Work item -
Output the data exactly, with every line intact.

Supplied entries -
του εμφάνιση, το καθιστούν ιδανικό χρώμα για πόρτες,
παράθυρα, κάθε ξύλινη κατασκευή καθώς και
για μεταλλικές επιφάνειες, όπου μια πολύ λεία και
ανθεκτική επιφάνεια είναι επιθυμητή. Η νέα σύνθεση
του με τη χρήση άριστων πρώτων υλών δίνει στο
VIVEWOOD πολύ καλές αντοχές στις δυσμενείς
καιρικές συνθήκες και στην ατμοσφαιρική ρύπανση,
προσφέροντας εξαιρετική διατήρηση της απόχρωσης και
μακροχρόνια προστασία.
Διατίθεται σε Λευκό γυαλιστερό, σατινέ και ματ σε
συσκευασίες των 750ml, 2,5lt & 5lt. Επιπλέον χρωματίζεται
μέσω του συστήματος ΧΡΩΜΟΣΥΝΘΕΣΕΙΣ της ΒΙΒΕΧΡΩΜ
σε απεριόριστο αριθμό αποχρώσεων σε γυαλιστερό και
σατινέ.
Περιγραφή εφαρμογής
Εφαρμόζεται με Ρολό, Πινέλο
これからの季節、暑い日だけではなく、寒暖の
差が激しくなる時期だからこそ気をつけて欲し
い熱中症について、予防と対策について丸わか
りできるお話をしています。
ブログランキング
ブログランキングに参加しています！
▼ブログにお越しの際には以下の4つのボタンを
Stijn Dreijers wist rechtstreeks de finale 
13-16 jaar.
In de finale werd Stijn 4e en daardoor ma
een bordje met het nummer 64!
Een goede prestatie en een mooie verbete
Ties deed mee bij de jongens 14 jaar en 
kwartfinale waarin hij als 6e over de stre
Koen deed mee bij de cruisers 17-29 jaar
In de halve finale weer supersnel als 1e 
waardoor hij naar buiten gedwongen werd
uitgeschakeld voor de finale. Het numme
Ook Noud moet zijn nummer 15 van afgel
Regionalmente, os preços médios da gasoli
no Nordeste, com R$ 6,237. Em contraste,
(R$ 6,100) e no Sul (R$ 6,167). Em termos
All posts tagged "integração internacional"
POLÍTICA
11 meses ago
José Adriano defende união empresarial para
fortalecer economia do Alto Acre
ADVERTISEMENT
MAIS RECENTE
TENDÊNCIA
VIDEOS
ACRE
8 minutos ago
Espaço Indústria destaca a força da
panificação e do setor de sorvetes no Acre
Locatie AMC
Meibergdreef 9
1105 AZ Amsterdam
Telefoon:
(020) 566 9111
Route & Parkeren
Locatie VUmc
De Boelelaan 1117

Task answer -
του εμφάνιση, το καθιστούν ιδανικό χρώμα για πόρτες,
παράθυρα, κάθε ξύλινη κατασκευή καθώς και
για μεταλλικές επιφάνειες, όπου μια πολύ λεία και
ανθεκτική επιφάνεια είναι επιθυμητή. Η νέα σύνθεση
του με τη χρήση άριστων πρώτων υλών δίνει στο
VIVEWOOD πολύ καλές αντοχές στις δυσμενείς
καιρικές συνθήκες και στην ατμοσφαιρική ρύπανση,
προσφέροντας εξαιρετική διατήρηση της απόχρωσης και
μακροχρόνια προστασία.
Διατίθεται σε Λευκό γυαλιστερό, σατινέ και ματ σε
συσκευασίες των 750ml, 2,5lt & 5lt. Επιπλέον χρωματίζεται
μέσω του συστήματος ΧΡΩΜΟΣΥΝΘΕΣΕΙΣ της ΒΙΒΕΧΡΩΜ
σε απεριόριστο αριθμό αποχρώσεων σε γυαλιστερό και
σατινέ.
Περιγραφή εφαρμογής
Εφαρμόζεται με Ρολό, Πινέλο
これからの季節、暑い日だけではなく、寒暖の
差が激しくなる時期だからこそ気をつけて欲し
い熱中症について、予防と対策について丸わか
りできるお話をしています。
ブログランキング
ブログランキングに参加しています！
▼ブログにお越しの際には以下の4つのボタンを
Stijn Dreijers wist rechtstreeks de finale 
13-16 jaar.
In de finale werd Stijn 4e en daardoor ma
een bordje met het nummer 64!
Een goede prestatie en een mooie verbete
Ties deed mee bij de jongens 14 jaar en 
kwartfinale waarin hij als 6e over de stre
Koen deed mee bij de cruisers 17-29 jaar
In de halve finale weer supersnel als 1e 
waardoor hij naar buiten gedwongen werd
uitgeschakeld voor de finale. Het numme
Ook Noud moet zijn nummer 15 van afgel
Regionalmente, os preços médios da gasoli
no Nordeste, com R$ 6,237. Em contraste,
(R$ 6,100) e no Sul (R$ 6,167). Em termos
All posts tagged "integração internacional"
POLÍTICA
11 meses ago
José Adriano defende união empresarial para
fortalecer economia do Alto Acre
ADVERTISEMENT
MAIS RECENTE
TENDÊNCIA
VIDEOS
ACRE
8 minutos ago
Espaço Indústria destaca a força da
panificação e do setor de sorvetes no Acre
Locatie AMC
Meibergdreef 9
1105 AZ Amsterdam
Telefoon:
(020) 566 9111
Route & Parkeren
Locatie VUmc
De Boelelaan 1117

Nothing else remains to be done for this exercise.